La collaboration économique et le service du travail obligatoire

La collaboration économique d'État est un choix délibéré. Elle entre dans la logique des nouveaux dirigeants : celle de la recherche de la souveraineté et de la légitimité auprès des vainqueurs allemands et cela a commencé par la signature d'un armistice. La France de Vichy est la seule à l'avoir fait. C'est un cas unique. Elle est la seule puissance militaire et économique à être sous la tutelle des puissances de l'Axe (l'Allemagne, l'Italie et le Japon). Avec son empire colonial, la France devient le premier fournisseur économique et financier du IIIeme Reich.
Les dirigeants français font le choix de négocier avec l'occupant : c'est la politique du « donnant-donnant ». C'est en France que cette expérience a été la plus poussée. Pour l'Allemagne nazie, son but est d'exploiter au maximum les richesses françaises et de mettre sous tutelle une puissance rivale. Mais il s'agit aussi d'une revanche sur le Traité de Versailles de 1918. Les nazis organisent un pillage en règle des richesses, notamment par le montant exorbitant des frais d'occupation. À cela s'ajoute la collaboration économique qui oblige les entreprises françaises à satisfaire les commandes du Reich (1).
Sous le gouvernement de l'Amiral Darlan (février 1941), le pays est dirigée par des « technocrates » comme Jean Bichelonne (industries et réparations), François Lehideux (équipements), Robert Gibrat (électricité) ou Jacques Barnaud (finances). Ils veulent profiter de la table rase de la défaite de 1940 pour laisser la place à de nouvelles expériences comme des coopératives, une économie planifiée, un plus grand pouvoir aux ingénieurs... Ils mettent en place une économie dirigée à la fois pour gérer les pénuries et participer à l'effort de guerre allemand.

À partir de la fin 1942-début 1943, la situation change pour l'Allemagne nazie (cf. la défaite de Stalingrad). La politique du « donnant/donnant » n'existe plus ; le 11 novembre 1942, la France est entièrement occupée par les troupes allemandes.
Avec le retour au pouvoir de Pierre Laval, en avril 1942, la France devient un satellite de l'Allemagne et le régime de Vichy se transforme en un état policier avec notamment le renforcement de la persécution des Juifs et l'influence de plus en plus importante de la Milice.

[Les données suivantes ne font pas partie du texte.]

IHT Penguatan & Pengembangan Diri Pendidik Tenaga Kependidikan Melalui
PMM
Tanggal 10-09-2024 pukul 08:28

*Au début du conflit, les prisonniers de guerre ont été transférés en Allemagne. Les officiers ont été dirigés vers des Oflags tandis que les soldats sont allés dans des stalags. Certains sont appelés à combattre auprès de l'armée allemande ; d'autres sont mis au service de l'économie de guerre. Ils vont dans des fermes, des usines, des mines...

Pierre Laval passe un marché avec Fritz Sauckel, commissaire du Reich chargé de la main d'|œuvre ; ce sont les actions Sauckel :

- La Loi du 22/06/1942 dite « de la Relève » se base sur un échange : le départ de trois travailleurs qualifiés permet la libération d'un prisonnier de guerre*. Le régime de Vichy espère la libération de 50 000 prisonniers pour l'envoi de 150 000 travailleurs volontaires. En réalité ce sera 1 pour 7 (2). C'est un marché de dupes. Cela ne fonctionne pas.

- Une nouvelle loi est votée le 04/09/1942 où les travailleurs sont réquisitionnés : les hommes âgés entre 18 et 50 ans et les femmes célibataires entre 21 et 35 ans. À nouveau, c'est un échec.

- Enfin le 16/02/1943 est créé le service du travail obligatoire (STO). Il s'agit de la réquisition de classes mobilisables années 1940, 1941 et 1942. Le service dure deux ans. Au départ, les agriculteurs et les mineurs sont exemptés. Dès le printemps, les refus au départ ne cessent d'augmenter. Les réfractaires se cachent et entrent dans la clandestinité. Dès mars 1943, des prêtres comme l'abbé Alfred Ritz, curé de Viuz-la-Chiésaz ou celui d'Allèves, l'abbé Léopold Charles, désapprouvent « La relève » et le travail obligatoire. Leur réseau a pris en charge des réfractaires. (3)


1 - Jérôme Prieur, Le mur de l'Atlantique, éditions Denoël, 2010, 224 pages.

2 - Signes de la collaboration et de la Résistance, catalogue de l'exposition de l'École supérieure des Arts décoratifs de Strasbourg, éd. Autrement/Direction de la mémoire, du patrimoine et des archives [Ministère de la Défense], 2000, page 86.

3 - Esther Deloche, Le diocèse d'Annecy : de la séparation à Vatican II (1905-1962). Thèse de doctorat d'histoire [histoire contemporaine] sous la direction de Sorrel Christian, Université Lyon 2, octobre 2009, page 423-424.